Using a hand on his abs to press myself up, I look him in the eyes. “What?”
“Will you invite her here? Or meet somewhere more…” He pauses as if deciding on the correct word choice. “Neutral?”
“I can, but if she doesn’t agree…” I leave the sentence dangling.
“Love, your cheek is still bruised, and you have fingerprints on your arm. You can see, and I mean physically, not metaphorically, why I wouldn’t want you to be near him, right?”
Him. My father. Get the fuck out and don’t come back. I never repeated what he said to Cian or Liam. I never told Christian, either. The black and blue marks spoke to them of his brutality, while his words screamed betrayal to my soul.
“You’re not wrong,” I hedge. “I’ll see where she’s comfortable aside from there. But he’s still my dad. Birthdays… Holidays… He’ll be around.” What I don’t say is that time to cool off can’t be bad.
“I need to go into the office today. At the risk of being overbearing and overprotective—” His eyes trail to my bruised cheek. “Would you please keep me posted on you today? I know it’s not your thing, but me not being able to help you isn’t mine. So I’m asking for a little help.”
I study his face before making my decision and leaning up to kiss the underside of his jaw. “Sure, Honey.”
He jolts a little in surprise. His answering smile, though… that’s worth everything I gave to put it there.

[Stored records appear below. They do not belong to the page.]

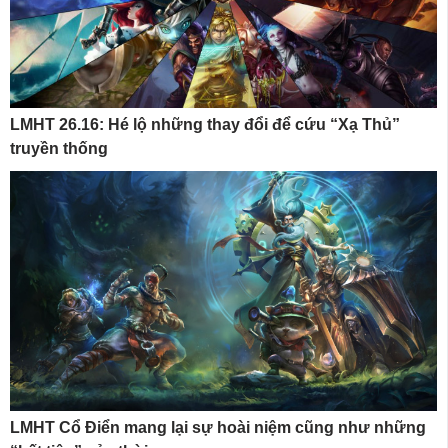
LMHT 26.16: Hé lộ những thay đổi để cứu “Xạ Thủ”
truyền thống
LMHT Cổ Điển mang lại sự hoài niệm cũng như những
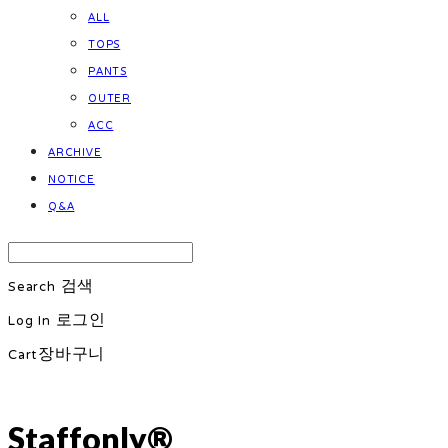
ALL
TOPS
PANTS
OUTER
ACC
ARCHIVE
NOTICE
Q&A
Search
검색
Log In
로그인
Cart
장바구니
Staffonly®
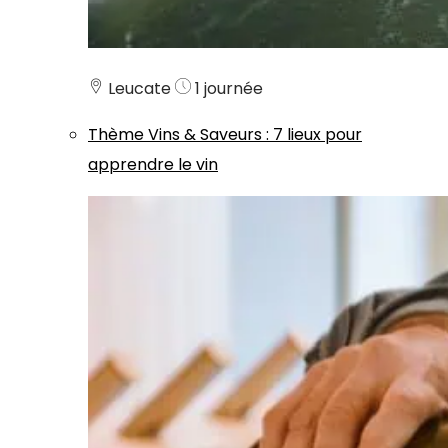
Leucate
1 journée
Thème
Vins & Saveurs
:
7 lieux pour
apprendre le vin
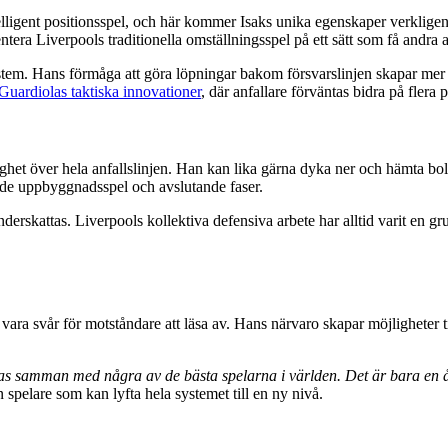
ligent positionsspel, och här kommer Isaks unika egenskaper verkligen til
a Liverpools traditionella omställningsspel på ett sätt som få andra a
ystem. Hans förmåga att göra löpningar bakom försvarslinjen skapar mer
Guardiolas taktiska innovationer
, där anfallare förväntas bidra på flera p
lighet över hela anfallslinjen. Han kan lika gärna dyka ner och hämta 
både uppbyggnadsspel och avslutande faser.
derskattas. Liverpools kollektiva defensiva arbete har alltid varit en gru
n vara svår för motståndare att läsa av. Hans närvaro skapar möjligheter t
as samman med några av de bästa spelarna i världen. Det är bara en å
n spelare som kan lyfta hela systemet till en ny nivå.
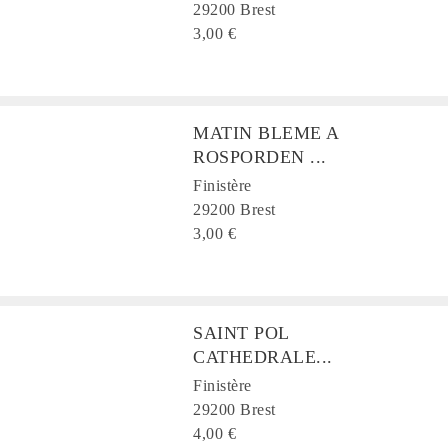
29200 Brest
3,00 €
MATIN BLEME A
ROSPORDEN ...
Finistère
29200 Brest
3,00 €
SAINT POL
CATHEDRALE...
Finistère
29200 Brest
4,00 €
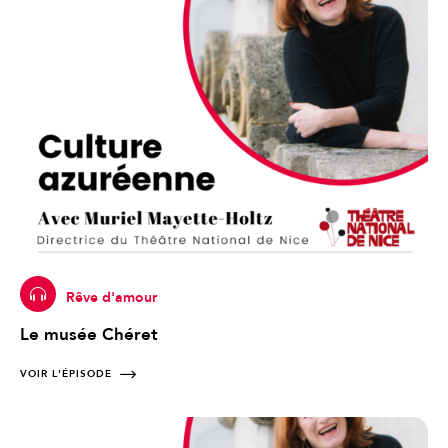
Rêve d'amour
Le musée Chéret
VOIR L'ÉPISODE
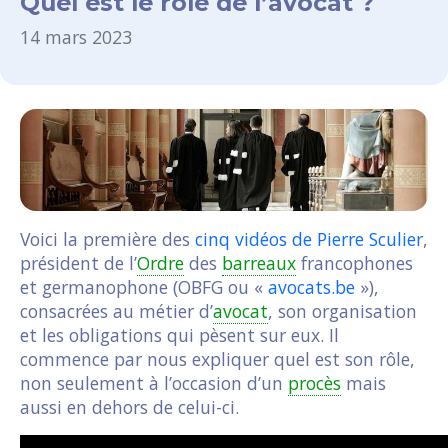
Quel est le rôle de l’avocat ?
14 mars 2023
Voici la première des
cinq vidéos de Pierre Sculier
,
président de l’
Ordre
des
barreaux
francophones
et germanophone (OBFG ou «
avocats.be
»),
consacrées au métier d’
avocat
, son organisation
et les obligations qui pèsent sur eux. Il
commence par nous expliquer quel est son rôle,
non seulement à l’occasion d’un
procès
mais
aussi en dehors de celui-ci.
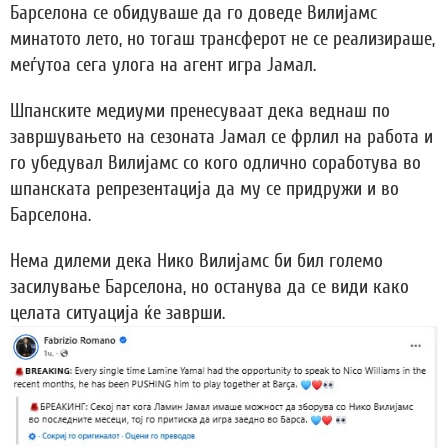
Барселона се обидуваше да го доведе Вилијамс
минатото лето, но тогаш трансферот не се реализираше,
меѓутоа сега улога на агент игра Јамал.
Шпанските медиуми пренесуваат дека веднаш по
завршувањето на сезоната Јамал се фрлил на работа и
го убедувал Вилијамс со кого одлично соработува во
шпанската репрезентација да му се придружи и во
Барселона.
Нема дилеми дека Нико Вилијамс би бил големо
засилување Барселона, но останува да се види како
целата ситуација ќе заврши.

“So,” I ask mom across the table three hours later. “How bad was the fallout?” We’re at the same restaurant we met at all those months ago in Cherry Creek North.
Our conversation was tentative to start and very surface level. We started with the weather. Not that spring weather isn’t always a topic of conversation in Colorado, but it’s my mom, and three days ago was that day.
Purple stains rest beneath her eyes. It could be bruising from my elbow to her nose when I wrenched free from Dad. It could be exhaustion. I stare at the shadows until she breaks my gaze, looking over the lunch crowd.